Lain lagi dengan Surabaya. Salah satu mitra GrabFood di Kota Pahlawan ini adalah Ayam Bakar Primarasa. Restoran ayam bakar yang sudah dirintis sejak 1993 silam.
Edwin Sugiarto adalah generasi kedua pengelola Ayam Bakar Primarasa, menceritakan bahwa tantangan terbesar banyak pengusaha kuliner akibat pandemi COVID-19 adalah berhadapan dengan sejumlah keputusan sulit.
“ Pilihannya banyak, misalnya menutup layanan makan di tempat, tutup total tanpa layanan makan di tempat dan take away, atau tetap beroperasi. Kami hanya bisa mengambil satu,” kata Edwin.
Dia memilih untuk beroperasi seperti biasa. Hal ini bertujuan agar karyawan tetap bisa mendapatkan gaji utuh setiap bulan. Caranya dengan meningkatkan standar kebersihan dan melakukan prosedur pengecekan kesehatan.
“ Kami punya sekitar total 100 karyawan yang tersebar di tujuh cabang,” kata Edwin. Dia menyebut saat ini 50 persen transaksi berasa dari online
MasterCheese juga ikut merasakan dampak pandemi corona. UMKM kuliner ini masih beroperasi untuk mempertahankan omzet.
Perintis bisnis ini, Yulianti, mengatakan jumlah pengunjung yang makan di tempat semakin sedikit, sedangkan pemesanan online terus meningkat.

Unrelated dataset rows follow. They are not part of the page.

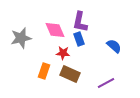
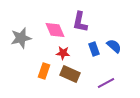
blue rectangle: moved 15 px right, 10 px down
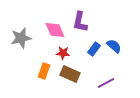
blue rectangle: rotated 56 degrees clockwise
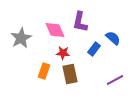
gray star: rotated 15 degrees counterclockwise
blue semicircle: moved 1 px left, 8 px up
brown rectangle: rotated 54 degrees clockwise
purple line: moved 9 px right, 3 px up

“ Memang lewat pesanan online, terutama Grab itu tetap banyak. Dulu saja sebelum Corona, 50 persen pesanannya dari Grab, sekarang pesanan online dari Grab naik sampai 80 persen. Bersyukur karena ada teknologi yang membuat kami mampu bertahan di situasi sulit ini,” kata dia.

Sementara itu, pebisnis Martabak Mekar, Erwin Susanto, mengatakan pandemi corona kini berdampak di Medan, Sumatera Utara. Akan tetapi, belum sampai di tahap sepi pembeli. Dikatakan, kebanyakan pembeli memesan di aplikasi.

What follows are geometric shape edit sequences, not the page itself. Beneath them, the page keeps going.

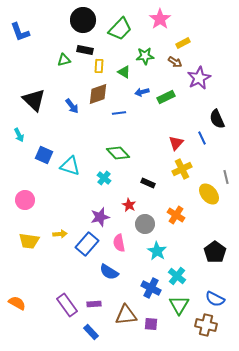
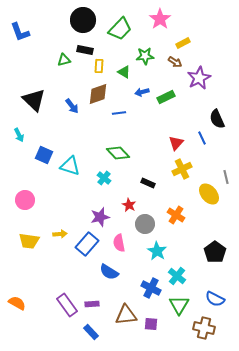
purple rectangle at (94, 304): moved 2 px left
brown cross at (206, 325): moved 2 px left, 3 px down
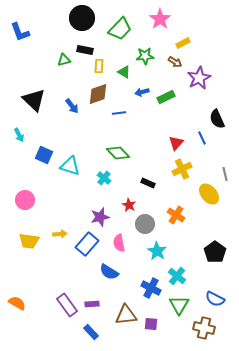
black circle at (83, 20): moved 1 px left, 2 px up
gray line at (226, 177): moved 1 px left, 3 px up
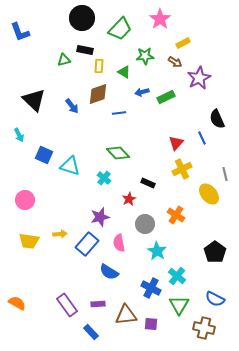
red star at (129, 205): moved 6 px up; rotated 16 degrees clockwise
purple rectangle at (92, 304): moved 6 px right
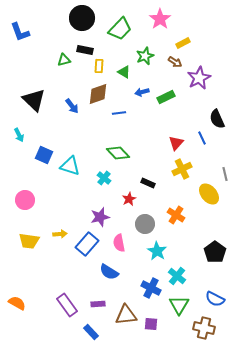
green star at (145, 56): rotated 18 degrees counterclockwise
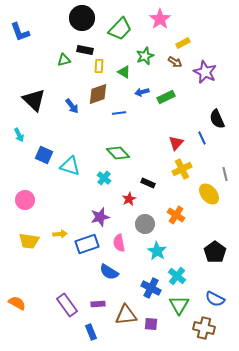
purple star at (199, 78): moved 6 px right, 6 px up; rotated 20 degrees counterclockwise
blue rectangle at (87, 244): rotated 30 degrees clockwise
blue rectangle at (91, 332): rotated 21 degrees clockwise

“ Sebenarnya tidak banyak pengaruh. Saya masih buka seperti biasa, meski saya sudah ada rencana untuk tutup satu jam lebih cepat. Jumlah pesanan sendiri masih seperti biasa, belum terpengaruh pandemi. Apalagi pesanan memang lebih banyak dari online,” kata dia.
Managing Director Grab Indonesia, Neneng Goenadi, mengatakan para mitra UMKM menerapkan standar yang tinggi dalam menjalankan bisnisnya selama pandemi corona.

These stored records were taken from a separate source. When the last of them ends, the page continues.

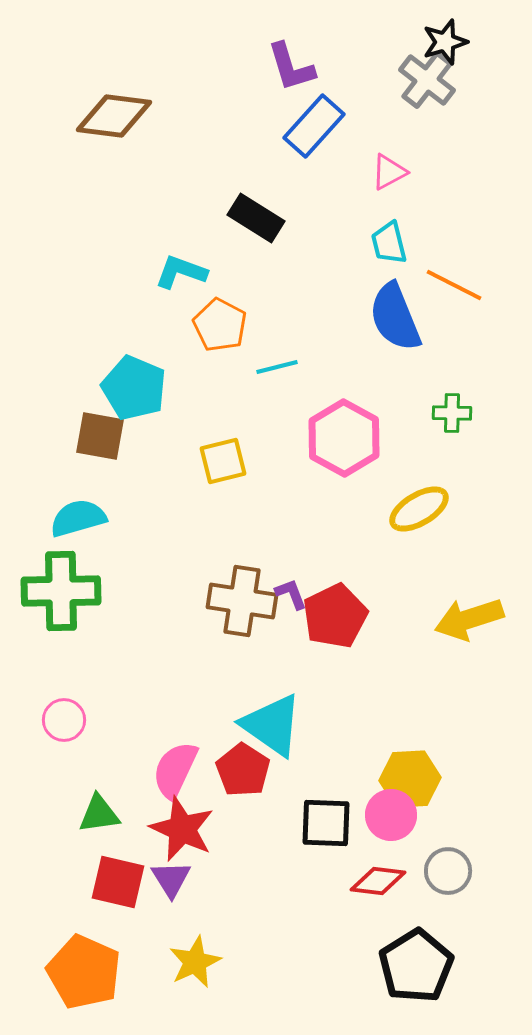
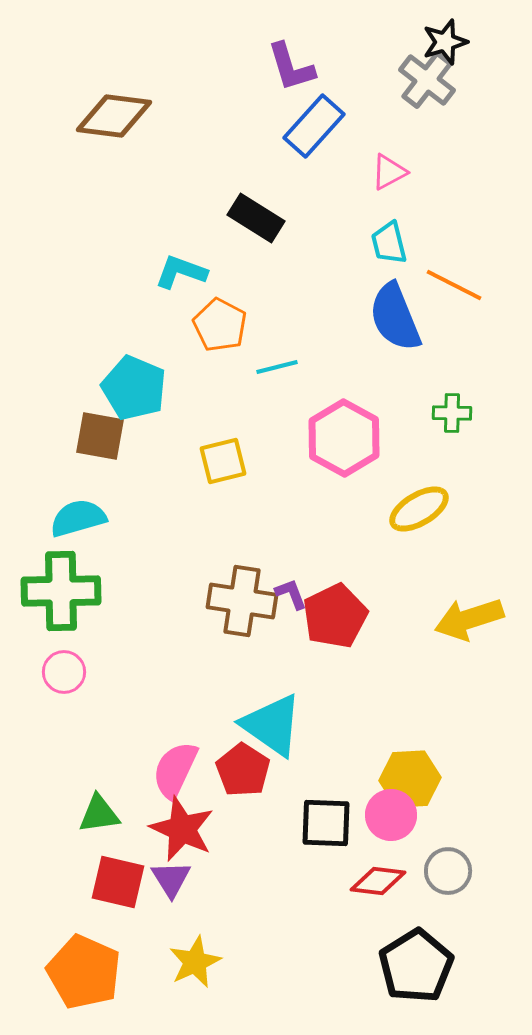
pink circle at (64, 720): moved 48 px up
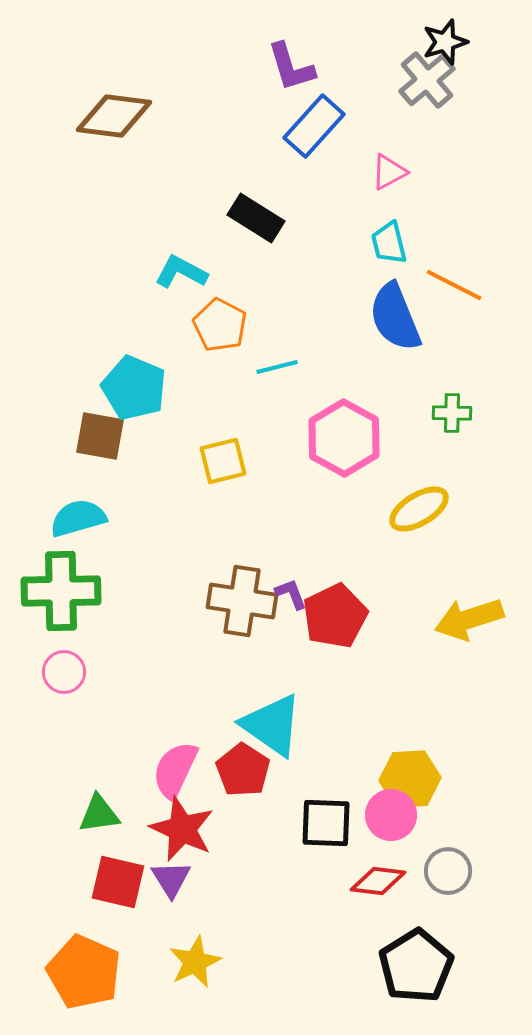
gray cross at (427, 80): rotated 12 degrees clockwise
cyan L-shape at (181, 272): rotated 8 degrees clockwise
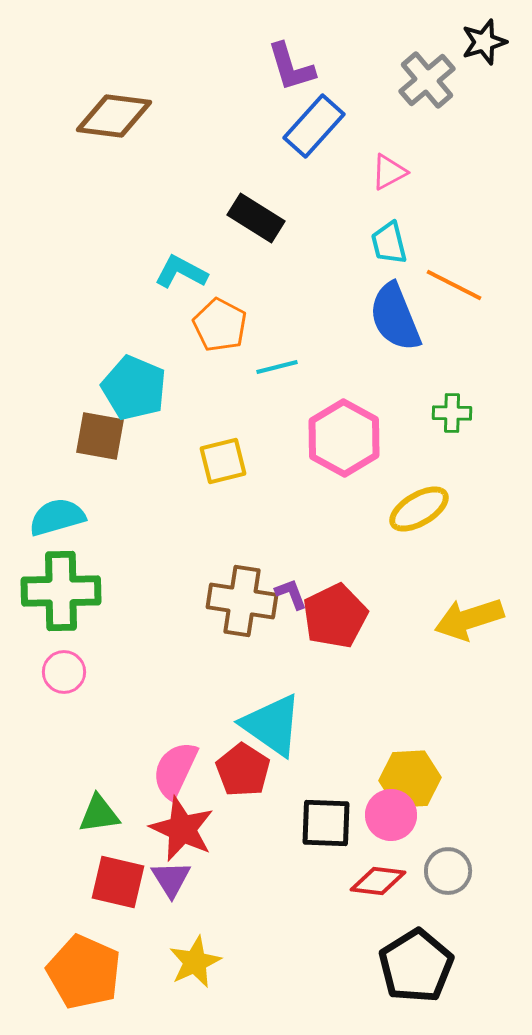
black star at (445, 42): moved 39 px right
cyan semicircle at (78, 518): moved 21 px left, 1 px up
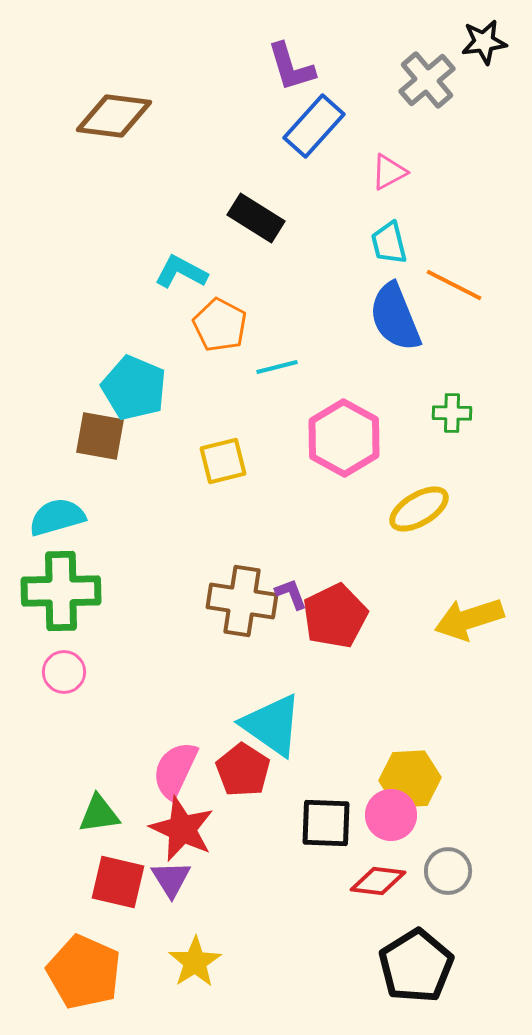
black star at (484, 42): rotated 9 degrees clockwise
yellow star at (195, 962): rotated 8 degrees counterclockwise
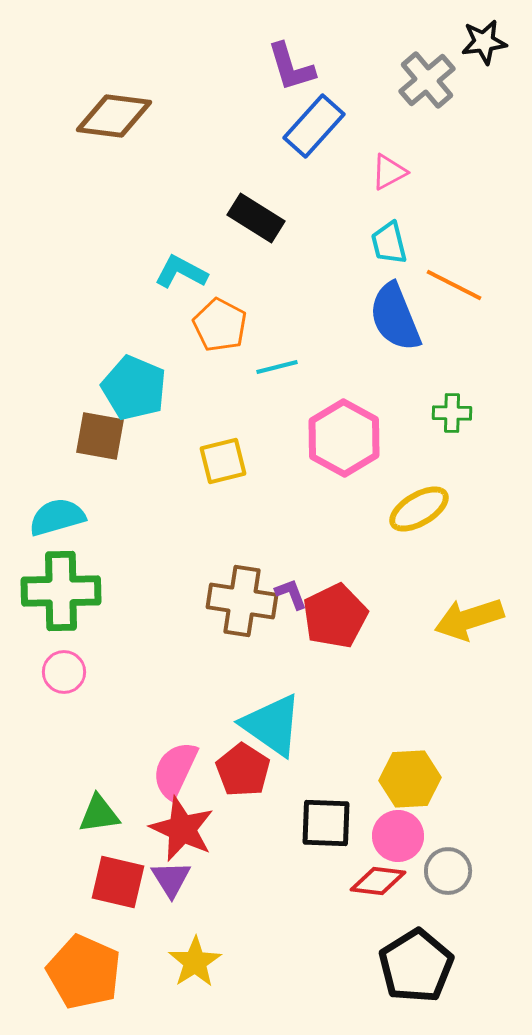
pink circle at (391, 815): moved 7 px right, 21 px down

Misalnya, menjaga kebersihan dan standar keamanan makanan, serta mewajibkan karyawannya untuk memakai masker dan sarung tangan. Ditambah lagi karyawan dan pelanggan harus diperiksa suhu tubuh.
“ Kami mengembangkan sejumlah pedoman, perangkat, dan materi pelatihan baru yang dapat membantu mitra merchant untuk mengimplementasikannya dengan mudah ke dalam proses kerja harian mereka,” kata Neneng.
Jika salah satu mitra pengantaran GrabFood menunjukkan gejala seperti suhu tubuh tinggi, demam, pilek, atau batuk, mitra merchant dapat melaporkannya kepada tim layanan pelanggan Grab dan meminta mitra pengantaran lain untuk menggantikannya.
Selain itu, mitra merchant juga diminta untuk menerapkan physical distancing setidaknya 2 meter pada saat terjadi antrean. Mereka juga diwajibkan untuk meningkatkan frekuensi pembersihan area persiapan makanan dan lainnya, setidaknya setiap empat jam.
Semua karyawan yang menangani makanan harus mengenakan masker, sarung tangan, dan tutup kepala. Daging dan bahan mentah harus dijaga agar tetap higienis.
“ Semua pesanan makanan yang akan diantarkan harus disegel dengan benar untuk menghindari kontaminasi,” kata dia.